「菊花賞・G1」(26日、京都)
22年以来、3年ぶりに皐月賞馬とダービー馬不在で行われる牡馬クラシック最終戦。V争いが混とんとするなか、
トライアルの神戸新聞杯を圧倒的パフォーマンスで制した
エリキングが主役へ名乗りを上げた。Vデータも唯一完全にクリア。デビュー3連勝を決めた逸材が、3冠ラストで王座に君臨する。
トライアルレースを完勝の内容で制した
エリキングが主役の座を担う。
新馬-野路菊S-京都2歳Sを3連勝。危なげのないレースぶりで、早い段階から一級品の素質を見せつけてきたが、その後に右第1指骨の?離骨折が発覚した。約5カ月の休養を余儀なくされ、復帰戦はクラシック初戦の皐月賞。後方から見せ場すらつくれず、初黒星(11着)を喫した。ただ、続くダービーでは発馬で立ち遅れて後方を追走する形となりながらも上がり最速の脚で5着まで追い上げ、改めて世代上位の力を証明した。

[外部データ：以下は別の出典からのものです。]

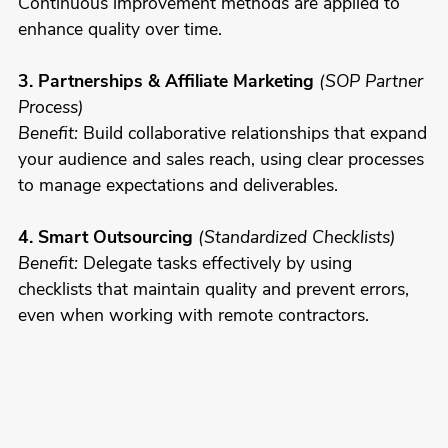
Continuous improvement methods are applied to
enhance quality over time.
3. Partnerships & Affiliate Marketing
(SOP Partner
Process)
Benefit:
Build collaborative relationships that expand
your audience and sales reach, using clear processes
to manage expectations and deliverables.
4. Smart Outsourcing
(Standardized Checklists)
Benefit:
Delegate tasks effectively by using
checklists that maintain quality and prevent errors,
even when working with remote contractors.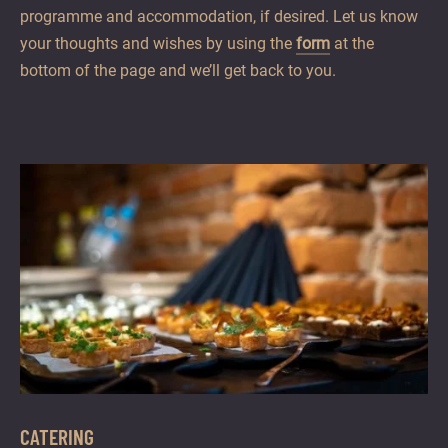
programme and accommodation, if desired. Let us know
your thoughts and wishes by using the
form
at the
bottom of the page and we’ll get back to you.
CATERING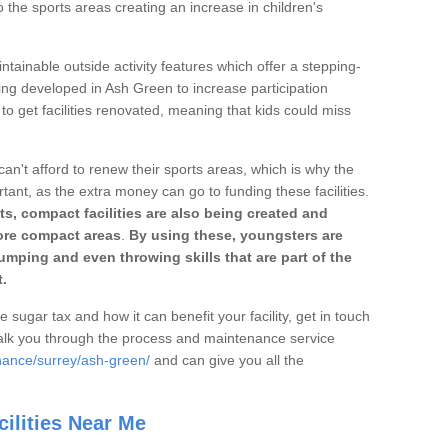
o the sports areas creating an increase in children's
ntainable outside activity features which offer a stepping-
ing developed in Ash Green to increase participation
to get facilities renovated, meaning that kids could miss
can't afford to renew their sports areas, which is why the
rtant, as the extra money can go to funding these facilities.
s, compact facilities are also being created and
 more compact areas
.
By using these, youngsters are
jumping and even throwing skills that are part of the
.
e sugar tax and how it can benefit your facility, get in touch
talk you through the process and maintenance service
nance/surrey/ash-green/
and can give you all the
ilities Near Me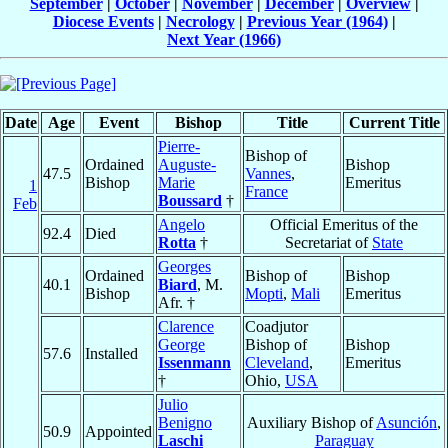
September
|
October
|
November
|
December
|
Overview
|
Diocese Events
|
Necrology
|
Previous Year (1964)
|
Next Year (1966)
Date
Age
Event
Bishop
Title
Current Title
Pierre-
Bishop of
Ordained
Auguste-
Bishop
47.5
Vannes
,
Bishop
Marie
Emeritus
1
France
Boussard
†
Feb
Angelo
Official Emeritus of the
92.4
Died
Rotta
†
Secretariat of
State
Georges
Ordained
Bishop of
Bishop
40.1
Biard
, M.
Bishop
Mopti
,
Mali
Emeritus
Afr. †
Clarence
Coadjutor
George
Bishop of
Bishop
57.6
Installed
Issenmann
Cleveland
,
Emeritus
†
Ohio,
USA
Julio
Benigno
Auxiliary Bishop of
Asunción
,
50.9
Appointed
Laschi
Paraguay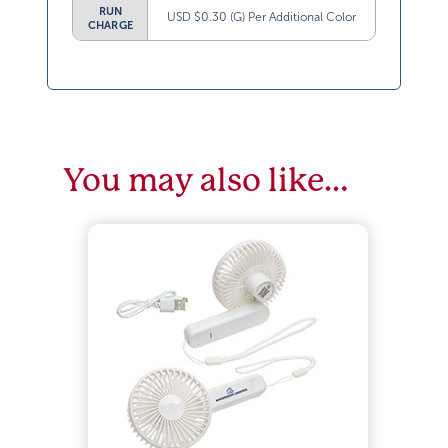
RUN
USD $0.30 (G) Per Additional Color
CHARGE
You may also like…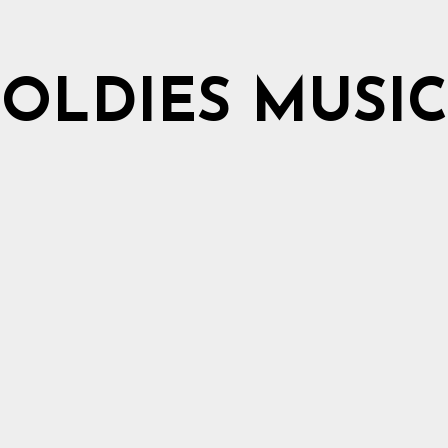
OLDIES MUSIC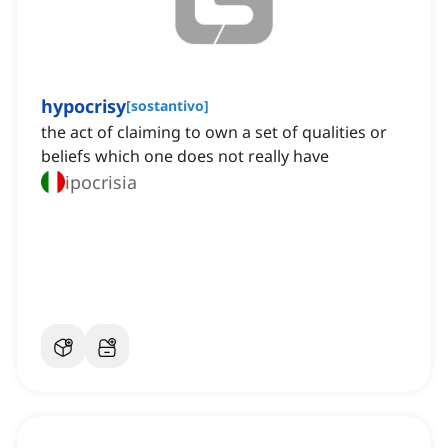
hypocrisy
[
sostantivo
]
the act of claiming to own a set of qualities or
beliefs which one does not really have
ipocrisia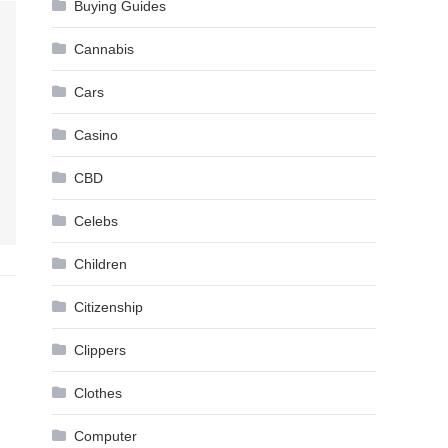
Buying Guides
Cannabis
Cars
Casino
CBD
Celebs
Children
Citizenship
Clippers
Clothes
Computer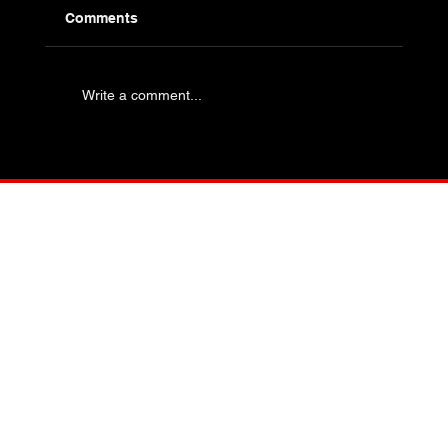
Comments
Write a comment...
Industry Specific Bolting - Oil and Gas
and Petrochemical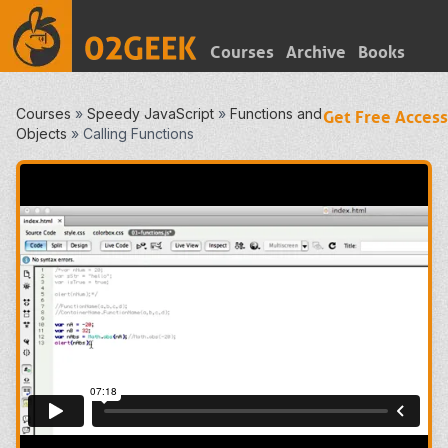
Courses
Archive
Books
Courses
»
Speedy JavaScript
»
Functions and
Get Free Access
Objects
»
Calling Functions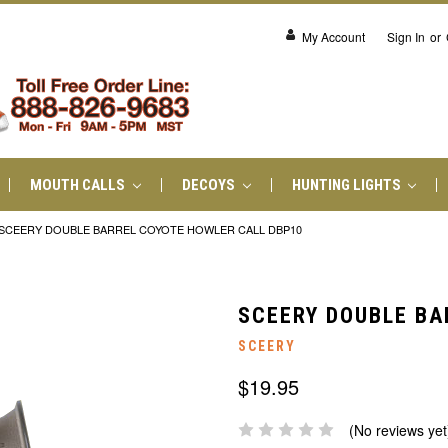
My Account
Sign In
or
MOUTH CALLS
DECOYS
HUNTING LIGHTS
SCEERY DOUBLE BARREL COYOTE HOWLER CALL DBP10
SCEERY DOUBLE BA
SCEERY
$19.95
(No reviews yet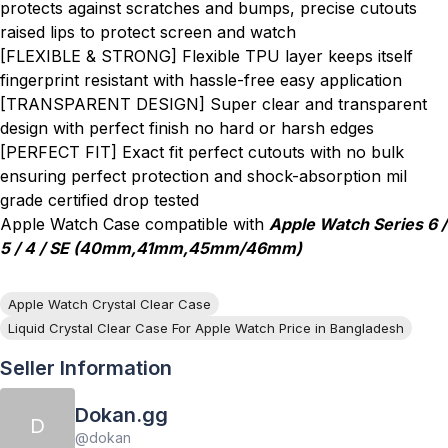
protects against scratches and bumps, precise cutouts
raised lips to protect screen and watch
[FLEXIBLE & STRONG] Flexible TPU layer keeps itself
fingerprint resistant with hassle-free easy application
[TRANSPARENT DESIGN] Super clear and transparent
design with perfect finish no hard or harsh edges
[PERFECT FIT] Exact fit perfect cutouts with no bulk
ensuring perfect protection and shock-absorption mil
grade certified drop tested
Apple Watch Case compatible with
Apple Watch Series 6 /
5 / 4 / SE (40mm,41mm,45mm/46mm)
Apple Watch Crystal Clear Case
Liquid Crystal Clear Case For Apple Watch Price in Bangladesh
Seller Information
Dokan.gg
D
@
dokan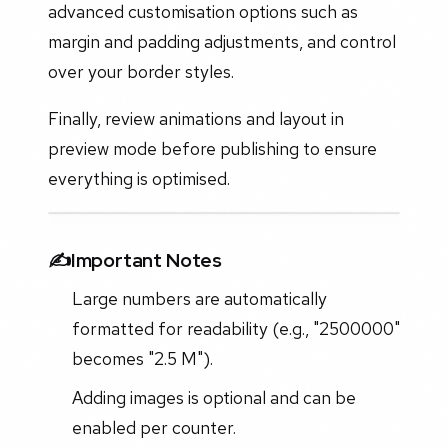
advanced customisation options such as
margin and padding adjustments, and control
over your border styles.
Finally, review animations and layout in
preview mode before publishing to ensure
everything is optimised.
✍️Important Notes
Large numbers are automatically
formatted for readability (e.g., "2500000"
becomes "2.5 M").
Adding images is optional and can be
enabled per counter.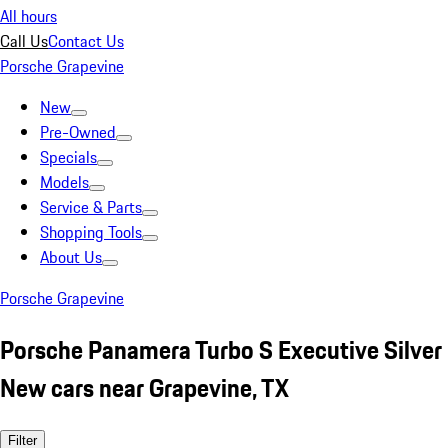
All hours
Call Us
Contact Us
Porsche Grapevine
New
Pre-Owned
Specials
Models
Service & Parts
Shopping Tools
About Us
Porsche Grapevine
Porsche Panamera Turbo S Executive Silver
New cars near Grapevine, TX
Filter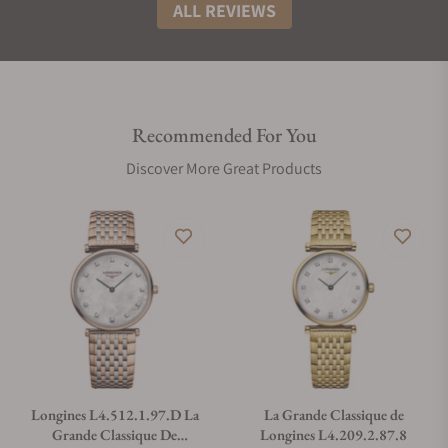
ALL REVIEWS
Recommended For You
Discover More Great Products
Longines L4.512.1.97.D La
La Grande Classique de
Grande Classique De
Longines L4.209.2.87.8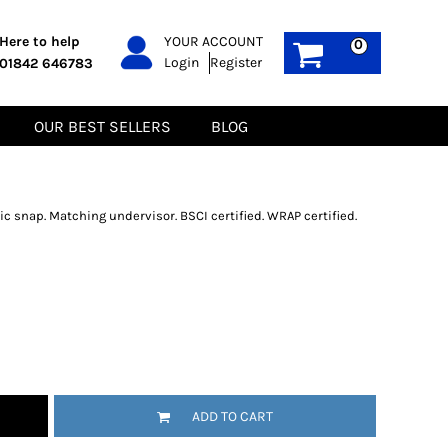
PPE
Sustainable
Here to help
YOUR ACCOUNT
0
Login
Register
01842 646783
Boots
Gilets
Headwear
Hoodies
Gloves
Jackets
OUR BEST SELLERS
BLOG
Biz Weld
Polos
Sweatshirts
Tee-Shirts
Fleeces
c snap. Matching undervisor. BSCI certified. WRAP certified.
ADD TO CART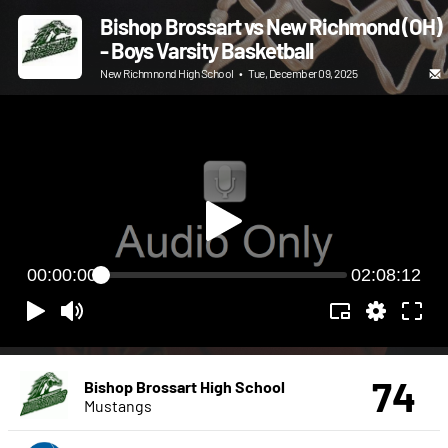
Bishop Brossart vs New Richmond (OH)
- Boys Varsity Basketball
New Richmnond High School
•
Tue, December 09, 2025
00:00:00
02:08:12
74
Bishop Brossart High School
Mustangs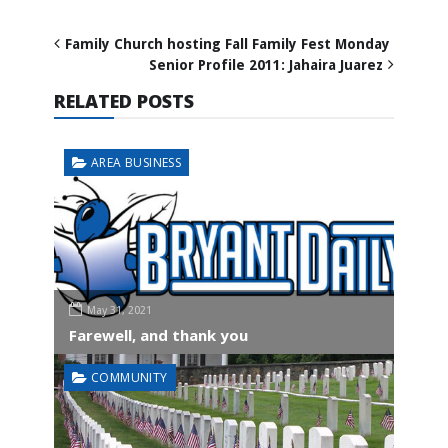
Family Church hosting Fall Family Fest Monday
Senior Profile 2011: Jahaira Juarez
RELATED POSTS
AREA BUSINESS
May 31, 2021
Farewell, and thank you
COMMUNITY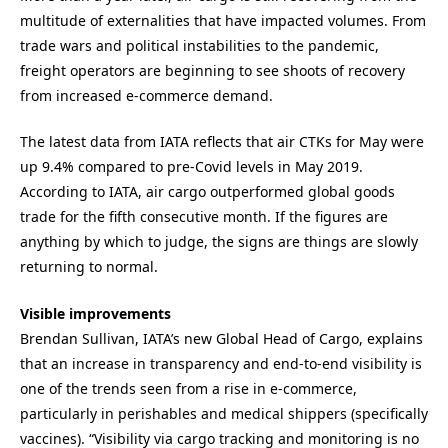
multitude of externalities that have impacted volumes. From
trade wars and political instabilities to the pandemic,
freight operators are beginning to see shoots of recovery
from increased e-commerce demand.
The latest data from IATA reflects that air CTKs for May were
up 9.4% compared to pre-Covid levels in May 2019.
According to IATA, air cargo outperformed global goods
trade for the fifth consecutive month. If the figures are
anything by which to judge, the signs are things are slowly
returning to normal.
Visible improvements
Brendan Sullivan, IATA’s new Global Head of Cargo, explains
that an increase in transparency and end-to-end visibility is
one of the trends seen from a rise in e-commerce,
particularly in perishables and medical shippers (specifically
vaccines). “Visibility via cargo tracking and monitoring is no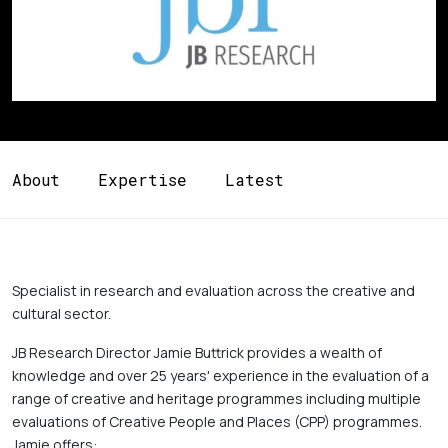
About
Expertise
Latest
Specialist in research and evaluation across the creative and 
cultural sector. 
JB Research Director Jamie Buttrick provides a wealth of 
knowledge and over 25 years' experience in the evaluation of a 
range of creative and heritage programmes including multiple 
evaluations of Creative People and Places (CPP) programmes. 
Jamie offers: 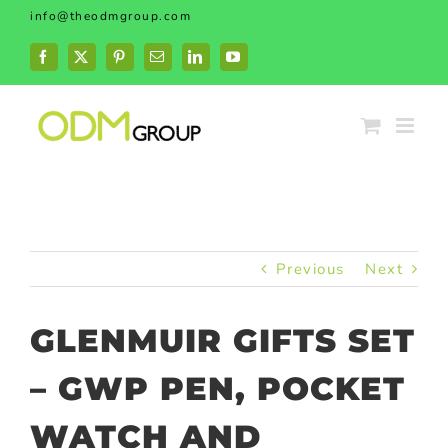
Skip
info@theodmgroup.com
to
content
Facebook
X
Pinterest
Email
LinkedIn
YouTube
Previous
Next
GLENMUIR GIFTS SET
– GWP PEN, POCKET
WATCH AND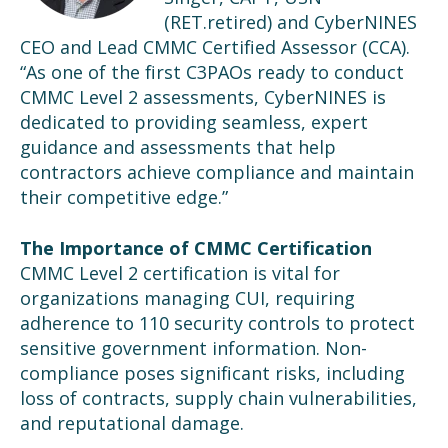
(
RET.
retired
) and CyberNINES
CEO and Lead CMMC Certified Assessor (CCA).
“As one of the first C3PAOs ready to conduct
CMMC Level 2 assessments, CyberNINES is
dedicated to providing seamless, expert
guidance and assessments that help
contractors achieve compliance and maintain
their competitive edge.”
The Importance of CMMC Certification
CMMC Level 2 certification is vital for
organizations managing CUI, requiring
adherence to 110 security controls to protect
sensitive government information. Non-
compliance poses significant risks, including
loss of contracts, supply chain vulnerabilities,
and reputational damage.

夏場をじっくりと休養に充て、迎えた始動戦の神戸新聞杯。道中は中団やや後方でじっくりと構え、直線に向いて川田の
ゴーサインを受けると、メンバー断トツの上がり3F32秒3という豪脚を繰り出し、先に抜け出した
ショウヘイをきっちり競り落とした。
これこそが“キング”の走り。「先を見据えて若干は余裕残しのつくりで臨んだ前走でした。遅い流れで決して展開が向いたとは言えないなかでも、外からしっかりと差し切る強い競馬ができた」と福永助手。万全ではない状態、状況でも改めて真価を発揮した。
1週前追い切りは中内田師がまたがり、栗東CWで6F80秒9-37秒2-11秒7を馬なりで楽々とマーク。「体調、状態の良さは確認できています」とうなずく同助手。「距離に関しては走ってみないと分からないところはあるけど、それはどの馬にとっても同じ条件。上積みを持った状態でレースへ臨み、うまく対応してくれることを期待しています」と目を細める。本格化を遂げ、いざ大舞台へ。王者への道は既に切り開けている。